The present invention relates to medicine, namely to anesthesiology and intensive care.

It is known that surgical interventions on the spine, tubular bones, large joints, as well as organ transplantation or removal of adipose tissue are characterized by the risk of developing fat embolism (Kornilov N.V., Kustov V.M. Fat embolism. St. Petersburg: Morsar AB, 2001. - S.18, S.36-44).

A known method for the prevention of fat embolism, which consists in the intravenous administration of the drug lipostabil (essential) during surgery at a dose of 20-40 ml, followed by administration in the same dose for 3-4 days (Kornilov N.V., Kustov V.M. Fat embolism.St.
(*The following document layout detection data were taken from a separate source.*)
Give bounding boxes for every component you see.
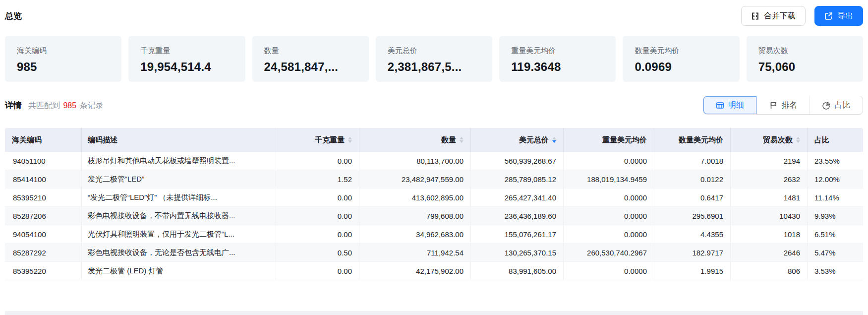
cell-usd: 560,939,268.67 <box>471 152 564 170</box>
cell-share: 23.55% <box>808 152 863 170</box>
table-row: 85395220发光二极管 (LED) 灯管0.0042,175,902.008… <box>5 262 863 280</box>
match-suffix: 条记录 <box>80 101 104 110</box>
cell-qty: 799,608.00 <box>359 207 471 225</box>
cell-kg: 0.00 <box>276 152 359 170</box>
stat-card: 数量24,581,847,... <box>252 36 369 82</box>
merge-download-button[interactable]: 合并下载 <box>741 6 806 26</box>
stat-card: 贸易次数75,060 <box>747 36 863 82</box>
stat-value: 985 <box>17 60 116 74</box>
sort-icon[interactable] <box>796 137 800 143</box>
stat-value: 24,581,847,... <box>264 60 364 74</box>
cell-trades: 2632 <box>731 170 808 189</box>
stat-label: 美元总价 <box>388 46 487 56</box>
cell-usd_per_kg: 0.0000 <box>564 207 654 225</box>
stat-label: 数量 <box>264 46 364 56</box>
cell-kg: 0.00 <box>276 225 359 244</box>
cell-share: 11.14% <box>808 189 863 207</box>
stat-value: 75,060 <box>758 60 858 74</box>
cell-usd_per_kg: 0.0000 <box>564 225 654 244</box>
cell-kg: 0.00 <box>276 262 359 280</box>
results-table-wrap: 海关编码编码描述千克重量数量美元总价重量美元均价数量美元均价贸易次数占比 940… <box>5 128 863 280</box>
sort-icon[interactable] <box>552 137 556 143</box>
column-header-trades[interactable]: 贸易次数 <box>731 128 808 152</box>
tab-detail[interactable]: 明细 <box>703 96 756 114</box>
table-body: 94051100枝形吊灯和其他电动天花板或墙壁照明装置...0.0080,113… <box>5 152 863 280</box>
cell-qty: 42,175,902.00 <box>359 262 471 280</box>
cell-code: 85395220 <box>5 262 82 280</box>
cell-share: 5.47% <box>808 244 863 262</box>
cell-trades: 806 <box>731 262 808 280</box>
cell-usd_per_qty: 1.9915 <box>654 262 731 280</box>
column-header-qty[interactable]: 数量 <box>359 128 471 152</box>
stat-value: 19,954,514.4 <box>140 60 240 74</box>
column-header-code: 海关编码 <box>5 128 82 152</box>
stat-value: 119.3648 <box>511 60 611 74</box>
export-label: 导出 <box>837 11 853 21</box>
cell-desc: 彩色电视接收设备，不带内置无线电接收器... <box>82 207 276 225</box>
topbar-actions: 合并下载 导出 <box>741 6 863 26</box>
cell-usd_per_kg: 188,019,134.9459 <box>564 170 654 189</box>
table-row: 85287292彩色电视接收设备，无论是否包含无线电广...0.50711,94… <box>5 244 863 262</box>
table-row: 94051100枝形吊灯和其他电动天花板或墙壁照明装置...0.0080,113… <box>5 152 863 170</box>
column-header-usd[interactable]: 美元总价 <box>471 128 564 152</box>
detail-bar: 详情 共匹配到 985 条记录 明细排名占比 <box>5 96 863 115</box>
sort-icon[interactable] <box>460 137 463 143</box>
cell-trades: 1481 <box>731 189 808 207</box>
view-tabs: 明细排名占比 <box>703 96 863 115</box>
cell-qty: 80,113,700.00 <box>359 152 471 170</box>
cell-kg: 0.00 <box>276 207 359 225</box>
table-icon <box>716 101 724 110</box>
export-button[interactable]: 导出 <box>814 6 863 26</box>
cell-usd_per_qty: 295.6901 <box>654 207 731 225</box>
cell-kg: 0.00 <box>276 189 359 207</box>
tab-ranking[interactable]: 排名 <box>756 96 810 114</box>
detail-left: 详情 共匹配到 985 条记录 <box>5 100 104 111</box>
page-title: 总览 <box>5 10 22 22</box>
cell-usd_per_kg: 0.0000 <box>564 262 654 280</box>
cell-trades: 10430 <box>731 207 808 225</box>
stat-value: 2,381,867,5... <box>388 60 487 74</box>
tab-share[interactable]: 占比 <box>810 96 863 114</box>
cell-usd_per_kg: 260,530,740.2967 <box>564 244 654 262</box>
cell-share: 9.93% <box>808 207 863 225</box>
stat-card: 海关编码985 <box>5 36 121 82</box>
table-row: 85287206彩色电视接收设备，不带内置无线电接收器...0.00799,60… <box>5 207 863 225</box>
tab-label: 排名 <box>782 100 798 111</box>
column-header-desc: 编码描述 <box>82 128 276 152</box>
sort-icon[interactable] <box>348 137 352 143</box>
cell-qty: 23,482,947,559.00 <box>359 170 471 189</box>
cell-share: 12.00% <box>808 170 863 189</box>
cell-usd_per_qty: 7.0018 <box>654 152 731 170</box>
cell-desc: 枝形吊灯和其他电动天花板或墙壁照明装置... <box>82 152 276 170</box>
cell-share: 6.51% <box>808 225 863 244</box>
cell-code: 85414100 <box>5 170 82 189</box>
results-table: 海关编码编码描述千克重量数量美元总价重量美元均价数量美元均价贸易次数占比 940… <box>5 128 863 280</box>
column-label: 贸易次数 <box>763 135 793 145</box>
flag-icon <box>769 101 778 110</box>
cell-usd: 155,076,261.17 <box>471 225 564 244</box>
cell-trades: 2194 <box>731 152 808 170</box>
topbar: 总览 合并下载 <box>5 6 863 26</box>
export-icon <box>824 12 833 20</box>
cell-share: 3.53% <box>808 262 863 280</box>
cell-trades: 1018 <box>731 225 808 244</box>
stat-card: 千克重量19,954,514.4 <box>128 36 245 82</box>
cell-qty: 711,942.54 <box>359 244 471 262</box>
cell-usd: 285,789,085.12 <box>471 170 564 189</box>
column-header-usd_per_qty: 数量美元均价 <box>654 128 731 152</box>
cell-trades: 2646 <box>731 244 808 262</box>
cell-code: 94054100 <box>5 225 82 244</box>
table-row: 85414100发光二极管“LED”1.5223,482,947,559.002… <box>5 170 863 189</box>
merge-download-label: 合并下载 <box>764 11 796 21</box>
cell-usd: 130,265,370.15 <box>471 244 564 262</box>
page: 总览 合并下载 <box>0 0 868 315</box>
cell-qty: 34,962,683.00 <box>359 225 471 244</box>
cell-desc: 发光二极管 (LED) 灯管 <box>82 262 276 280</box>
partial-next-row <box>5 311 863 315</box>
column-header-kg[interactable]: 千克重量 <box>276 128 359 152</box>
table-row: 94054100光伏灯具和照明装置，仅用于发光二极管“L...0.0034,96… <box>5 225 863 244</box>
tab-label: 明细 <box>728 100 744 111</box>
cell-usd_per_qty: 182.9717 <box>654 244 731 262</box>
cell-desc: 发光二极管“LED” <box>82 170 276 189</box>
tab-label: 占比 <box>835 100 851 111</box>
Petersburg: Morsar AB, 2001. - P.230).

The disadvantages of this method include the fact that the effective effect of lipostabil (essentiale) is manifested only with prolonged use in large doses (1.5-2 g / day), and the introduction of a drug of 20-40 ml once or for several days affects the removal of fat globules from the blood (Klimov AN, Nikulcheva NG The exchange of lipids and lipoproteins and its disorders. - St. Petersburg: Peter Kom, 1999. - S.432-434). This was confirmed by experimental studies of the authors of the proposed method (Tvorogova S. S. Comparative evaluation of the effectiveness of drug prophylaxis and treatment of fat embolism / abstract diss. .... Ph.D., 2005. - S.14-15).

The closest in technical essence to the proposed is a method of drug prevention of fat embolism, including intravenous administration of a 5% solution of ethyl alcohol in a 5% glucose solution during surgery (Shifman E.M. Fat embolism: clinical physiology, diagnosis and intensive care ., 2nd ed. Revised and supplemented - Petrozavodsk: IntelTech, 2003. - P.23).
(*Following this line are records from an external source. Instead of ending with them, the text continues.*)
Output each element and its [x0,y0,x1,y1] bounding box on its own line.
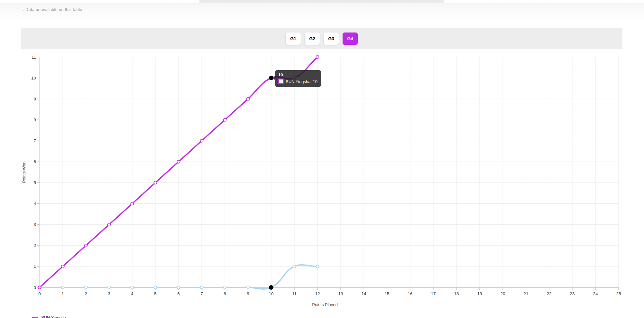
x-tick-label: 1 [61,291,64,296]
tab-g1[interactable]: G1 [286,33,301,45]
x-tick-label: 25 [616,291,621,296]
tooltip-title: 10 [278,72,317,77]
y-tick-label: 6 [33,159,36,164]
x-tick-label: 11 [292,291,297,296]
tab-g4[interactable]: G4 [343,33,358,45]
data-point-marker[interactable] [247,286,250,289]
x-tick-label: 24 [593,291,598,296]
top-bar-remnant-segment [199,0,444,3]
y-tick-label: 8 [33,117,36,122]
game-selector: G1G2G3G4 [21,28,622,49]
chart-region: 0123456789101101234567891011121314151617… [21,49,622,318]
data-point-marker[interactable] [154,286,157,289]
data-point-marker[interactable] [316,265,319,268]
data-point-marker[interactable] [108,223,111,226]
page: - : Data unavailable on this table. G1G2… [0,0,644,318]
y-tick-label: 2 [33,243,36,248]
tooltip-caret [273,76,275,80]
data-point-marker[interactable] [224,118,226,121]
x-tick-label: 2 [85,291,87,296]
data-point-marker[interactable] [61,265,64,268]
active-point[interactable] [269,76,273,80]
chart-tooltip: 10 SUN Yingsha: 10 [275,70,321,87]
y-tick-label: 10 [31,76,36,80]
tooltip-row: SUN Yingsha: 10 [278,79,317,84]
data-point-marker[interactable] [38,286,41,289]
x-tick-label: 5 [154,291,157,296]
y-tick-label: 5 [33,180,36,185]
data-point-marker[interactable] [108,286,111,289]
data-point-marker[interactable] [85,244,87,247]
legend-line-marker-icon [32,317,38,318]
x-tick-label: 8 [224,291,226,296]
data-point-marker[interactable] [85,286,87,289]
active-point[interactable] [269,285,273,290]
legend-label[interactable]: SUN Yingsha [41,315,66,318]
x-tick-label: 19 [477,291,482,296]
data-unavailable-note: - : Data unavailable on this table. [20,7,83,12]
y-tick-label: 11 [32,55,36,60]
series-color-marker-icon [278,79,284,84]
y-tick-label: 9 [33,97,36,101]
x-tick-label: 18 [454,291,459,296]
x-tick-label: 0 [38,291,41,296]
x-tick-label: 23 [570,291,575,296]
data-point-marker[interactable] [293,265,296,268]
x-tick-label: 4 [131,291,133,296]
y-tick-label: 3 [33,222,36,227]
x-axis-title: Points Played [312,302,338,307]
x-tick-label: 10 [269,291,273,296]
x-tick-label: 15 [384,291,389,296]
score-progression-chart[interactable]: 0123456789101101234567891011121314151617… [21,49,622,318]
y-tick-label: 0 [33,285,36,290]
y-tick-label: 7 [33,138,36,143]
data-point-marker[interactable] [224,286,226,289]
x-tick-label: 13 [338,291,343,296]
chart-card: G1G2G3G4 0123456789101101234567891011121… [21,28,622,318]
x-tick-label: 6 [177,291,180,296]
x-tick-label: 12 [315,291,320,296]
y-tick-label: 4 [33,201,36,206]
x-tick-label: 16 [408,291,412,296]
top-bar-remnant [0,0,644,3]
tab-g2[interactable]: G2 [305,33,320,45]
data-point-marker[interactable] [316,56,319,59]
data-point-marker[interactable] [61,286,64,289]
data-point-marker[interactable] [177,286,180,289]
x-tick-label: 20 [500,291,505,296]
x-tick-label: 17 [431,291,436,296]
data-point-marker[interactable] [200,286,203,289]
x-tick-label: 7 [200,291,203,296]
top-fade [0,3,644,20]
x-tick-label: 21 [523,291,528,296]
x-tick-label: 9 [247,291,249,296]
data-point-marker[interactable] [131,286,134,289]
y-tick-label: 1 [33,264,36,269]
x-tick-label: 3 [108,291,110,296]
data-point-marker[interactable] [131,202,134,205]
x-tick-label: 22 [547,291,551,296]
data-point-marker[interactable] [247,98,250,100]
data-point-marker[interactable] [177,160,180,163]
tooltip-text: SUN Yingsha: 10 [286,79,317,84]
data-point-marker[interactable] [200,139,203,142]
tab-g3[interactable]: G3 [324,33,339,45]
x-tick-label: 14 [361,291,366,296]
y-axis-title: Points Won [22,162,26,183]
chart-legend: SUN Yingsha [32,315,66,318]
data-point-marker[interactable] [154,181,157,184]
The disadvantages of this method include the lack of identification of markers of fat embolism and monitoring the effectiveness of the removal of fat globules from the blood. The disadvantages of this method also include the narrow therapeutic breadth of the drug and the low rate of utilization of ethyl alcohol, since even its prophylactic dose, in some cases, causes intoxication, side effects in the form of motor excitement, nausea, and vomiting.

The task of the invention is to prevent the development of fat embolism during operations with a high risk of developing this complication.

The technical result of the proposed method is to prevent the development of fat embolism in the perioperative period due to the early detection of markers of fat embolism - fat globules, their utilization, as well as the exclusion of toxic effects of the drug administered.

The technical result is achieved by the fact that the method of preventing the development of fat embolism in the perioperative period includes the intravenous administration of the drug and 5% glucose solution.

Distinctive techniques of the proposed method are that, 40 minutes before surgery, the drug “Hepasol A” and a 5% glucose solution in a volume ratio of 1: 1 are simultaneously started. "Hepasol A" is administered in a recommended dose of 4.0-8.0 ml / kg body weight at a rate of 40 drops per minute.

The difference of the proposed method lies in the fact that at the end of the main stage of the operation, a microscopic blood test is performed for the presence of fat globules, upon detection of which size is less than 5 microns in a total amount of more than 10 or size more than 5 microns in an amount of one or more fields of view, the analysis is considered positive and the introduction of Hepasol A and 5% glucose solution continue.

The distinctive methods of the proposed method also include the fact that in the absence of fat globules in a blood test or if they are found to be less than 5 microns in size less than 10, also in 8 fields of view, the analysis is considered negative and the introduction of "Hepasol A" and 5 % glucose solution is stopped.

The distinguishing method of the proposed method should also include the fact that a blood test for the presence and number of fat globules is repeated 12 hours after the last injection of the Hepasol A preparation. When registering a positive analysis in the postoperative period, the introduction of the drug "Hepasol A" and 5% glucose solution in the specified dose is repeated.

If twice recorded a negative analysis for the presence of fat globules, performed at intervals of 12 hours, the introduction of "Hepasol A" is not carried out.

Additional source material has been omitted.